Consumer watchdog Choice says that yoghurt products that are often marketed as healthy, low fat and calcium rich are more akin to desserts than healthy breakfast options.
Investigative journalist at Choice, Kate Browne says that packaged breakfast pots, particularly yoghurts with muesli, are often laden with high kilojoule and sugar levels, and have a tendency to list confusing serving sizes.
Browne says that products such as Bulla Yoghurt Crunch Summer Berry, which offers yoghurt and muesli in a pot with a spoon is clearly intended to be eaten on the go, however, the small print indicates that one pot actually holds 2.25 serves.
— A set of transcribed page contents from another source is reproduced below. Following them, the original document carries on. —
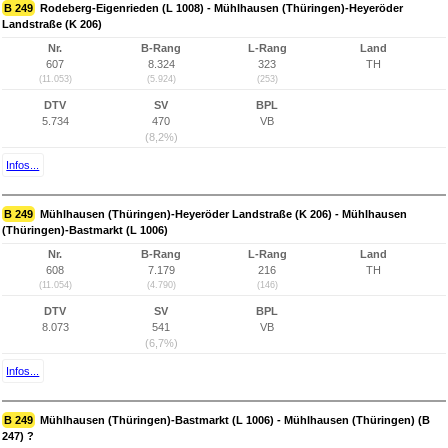
B 249
Rodeberg-Eigenrieden (L 1008) - Mühlhausen (Thüringen)-Heyeröder
Landstraße (K 206)
Nr.
B-Rang
L-Rang
Land
607
8.324
323
TH
(11.053)
(5.924)
(253)
DTV
SV
BPL
5.734
470
VB
(8,2%)
Infos...
B 249
Mühlhausen (Thüringen)-Heyeröder Landstraße (K 206) - Mühlhausen
(Thüringen)-Bastmarkt (L 1006)
Nr.
B-Rang
L-Rang
Land
608
7.179
216
TH
(11.054)
(4.790)
(146)
DTV
SV
BPL
8.073
541
VB
(6,7%)
Infos...
B 249
Mühlhausen (Thüringen)-Bastmarkt (L 1006) - Mühlhausen (Thüringen) (B
247) ?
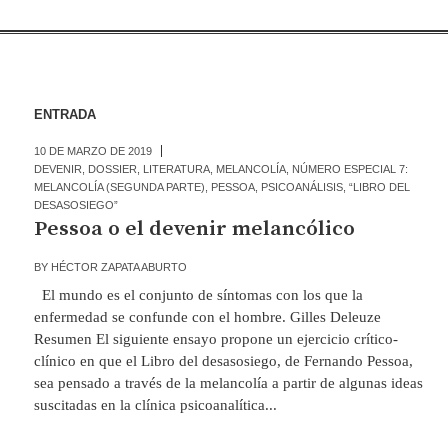
ENTRADA
10 DE MARZO DE 2019
DEVENIR
,
DOSSIER
,
LITERATURA
,
MELANCOLÍA
,
NÚMERO ESPECIAL 7:
MELANCOLÍA (SEGUNDA PARTE)
,
PESSOA
,
PSICOANÁLISIS
,
“LIBRO DEL
DESASOSIEGO”
Pessoa o el devenir melancólico
BY
HÉCTOR ZAPATA ABURTO
El mundo es el conjunto de síntomas con los que la
enfermedad se confunde con el hombre. Gilles Deleuze
Resumen El siguiente ensayo propone un ejercicio crítico-
clínico en que el Libro del desasosiego, de Fernando Pessoa,
sea pensado a través de la melancolía a partir de algunas ideas
suscitadas en la clínica psicoanalítica...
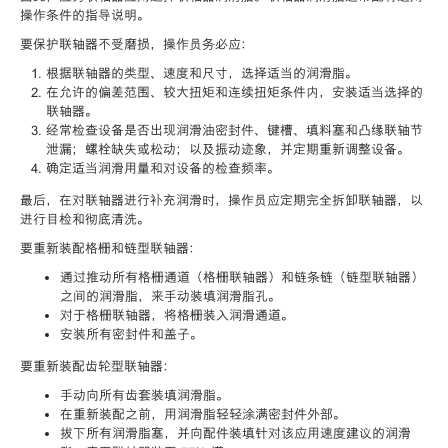
操作条件的指导说明。
要保护联轴器不受磨损，操作员务必应：
根据联轴器的类型、速度和尺寸，选择适当的润滑脂。
在允许的偏差范围、较大扭矩和连续扭矩条件内，安装适当选择的
联轴器。
经常检查设备是否出现润滑油密封件、键槽、填料塞和凸缘联轴节
泄漏；螺栓缺失或松动；以及振动迹象，并定期重新调整设备。
确定适当润滑用量和对设备的检查频率。
最后，在对联轴器进行补充润滑时，操作员应定期完全拆卸联轴器，以
进行目检和彻底清洗。
要重新装配格栅和链型联轴器：
通过推动所有格栅通道（格栅联轴器）和链条链（链型联轴器）
之间的润滑脂，来手动装填润滑脂孔。
对于格栅联轴器，将格栅装入润滑通道。
安装所有密封件和盖子。
要重新装配齿轮型联轴器：
手动向所有齿套装填润滑脂。
在重新装配之前，用润滑脂轻轻涂满密封件外部。
拔下所有润滑脂塞，并向配件装填针对该应用速度建议的润滑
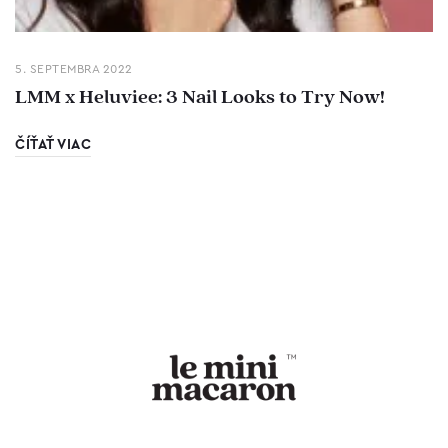
5. SEPTEMBRA 2022
LMM x Heluviee: 3 Nail Looks to Try Now!
ČÍŤAŤ VIAC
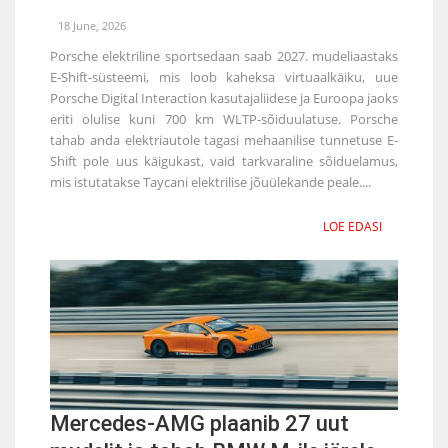
18 June, 2026
Porsche elektriline sportsedaan saab 2027. mudeliaastaks
E-Shift-süsteemi, mis loob kaheksa virtuaalkäiku, uue
Porsche Digital Interaction kasutajaliidese ja Euroopa jaoks
eriti olulise kuni 700 km WLTP-sõiduulatuse. Porsche
tahab anda elektriautole tagasi mehaanilise tunnetuse E-
Shift pole uus käigukast, vaid tarkvaraline sõiduelamus,
mis istutatakse Taycani elektrilise jõuülekande peale....
LOE EDASI
Mercedes-AMG plaanib 27 uut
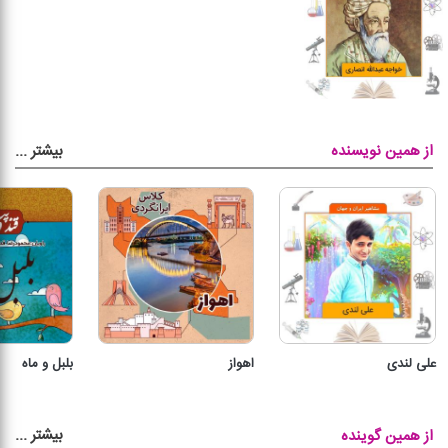
بیشتر
...
از همین نویسنده
علی لندی
اهواز
بلبل و ماه
بیشتر
...
از همین گوینده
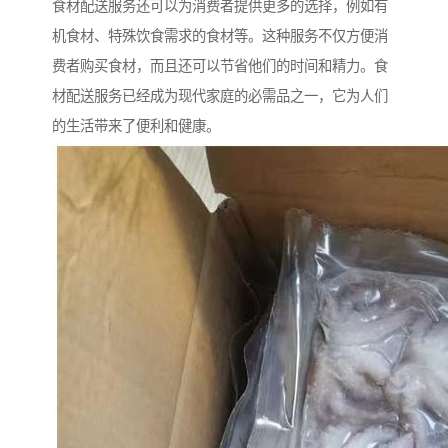
食材配送服务还可以为消费者提供更多的选择，例如有
机食材、特殊饮食需求的食材等。这种服务不仅方便消
费者购买食材，而且还可以节省他们的时间和精力。食
材配送服务已经成为现代家庭的必需品之一，它为人们
的生活带来了便利和健康。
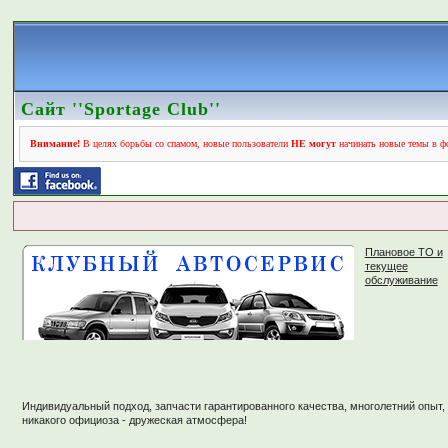
Сайт ''Sportage Club''
Внимание!
В целях борьбы со спамом, новые пользователи
НЕ могут
начинать новые темы в фо
Плановое ТО и
текущее
обслуживание
Индивидуальный подход, запчасти гарантированного качества, многолетний опыт,
никакого официоза - дружеская атмосфера!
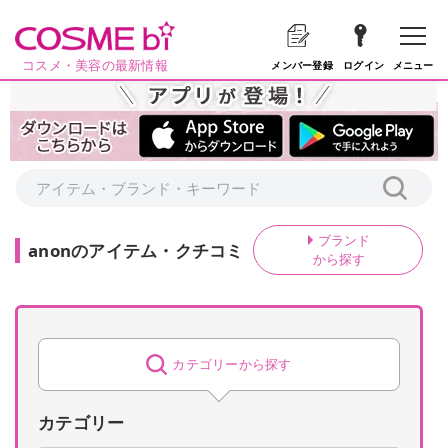
コスメ・美容の最新情報
メニュー
メンバー登録
ログイン
ブランド
anon
の
アイテム・クチコミ
から探す
カテゴリーから探す
カテゴリー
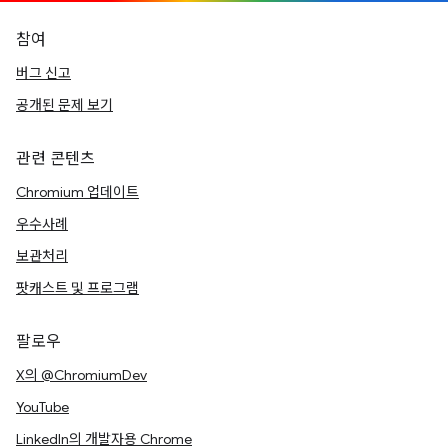
참여
버그 신고
공개된 문제 보기
관련 콘텐츠
Chromium 업데이트
우수사례
보관처리
팟캐스트 및 프로그램
팔로우
X의 @ChromiumDev
YouTube
LinkedIn의 개발자용 Chrome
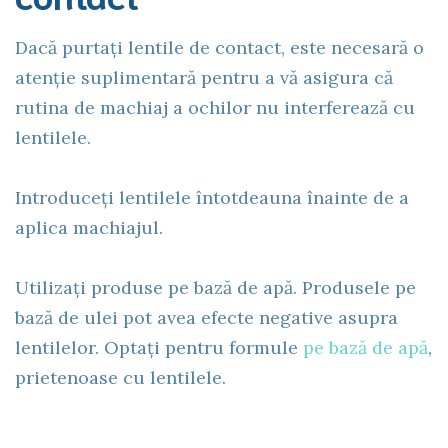
Dacă purtați lentile de contact, este necesară o
atenție suplimentară pentru a vă asigura că
rutina de machiaj a ochilor nu interferează cu
lentilele.
Introduceți lentilele întotdeauna înainte de a
aplica machiajul.
Utilizați produse pe bază de apă. Produsele pe
bază de ulei pot avea efecte negative asupra
lentilelor. Optați pentru formule
pe bază de apă
,
prietenoase cu lentilele.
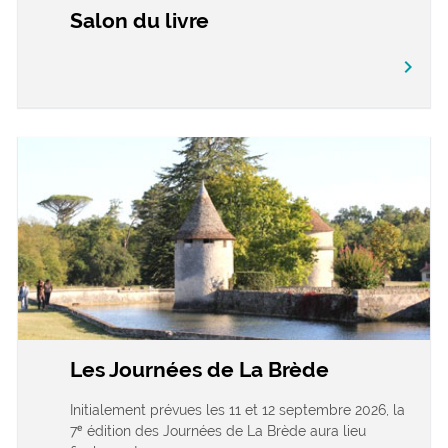
Salon du livre
chevron_right
Les Journées de La Brède
Initialement prévues les 11 et 12 septembre 2026, la
7ᵉ édition des Journées de La Brède aura lieu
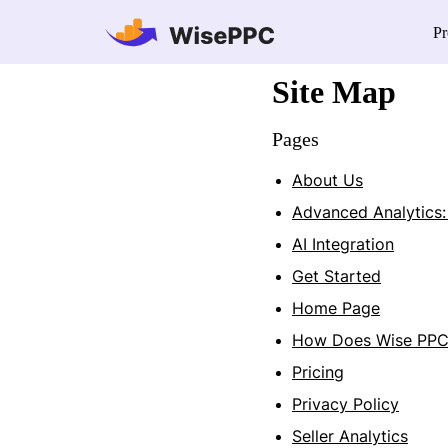
Pr
Site Map
Pages
About Us
Advanced Analytics
AI Integration
Get Started
Home Page
How Does Wise PPC
Pricing
Privacy Policy
Seller Analytics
“The average person is probably going to eat the whole pot, meaning they’ll consume 1339kJ and a whopping 42g of sugars. People may be surprised that this Bulla Yoghurt Crunch product has around the same number of kilojoules as a Magnum Almond, and over 50% more sugar,” Browne says.
“While sugar and kilojoule laden yoghurts do have the benefit of calcium, they are more of a dessert treat.”
Within the same category, Choice found Ski Double Up (with muesli) to contain five teaspoons of sugar per pot and Vaalia Breakfast To Go (with muesli) to contain four teaspoons of sugar per pot. In contrast the watchdog found Chobani’s plain Greek-style yoghurt low fat to contain less than one teaspoon of sugar.
Choice also examined a number of dairy-based products marketed towards children including YoGo Mix Choc Chips, which they found to contain no yoghurt but 1090kJ and 29.9g sugar per 150g pot. Choice says that this product sits in the same section as 140g Vaalia Kids Strawberry yoghurt which has around half the kilojoules and sugar.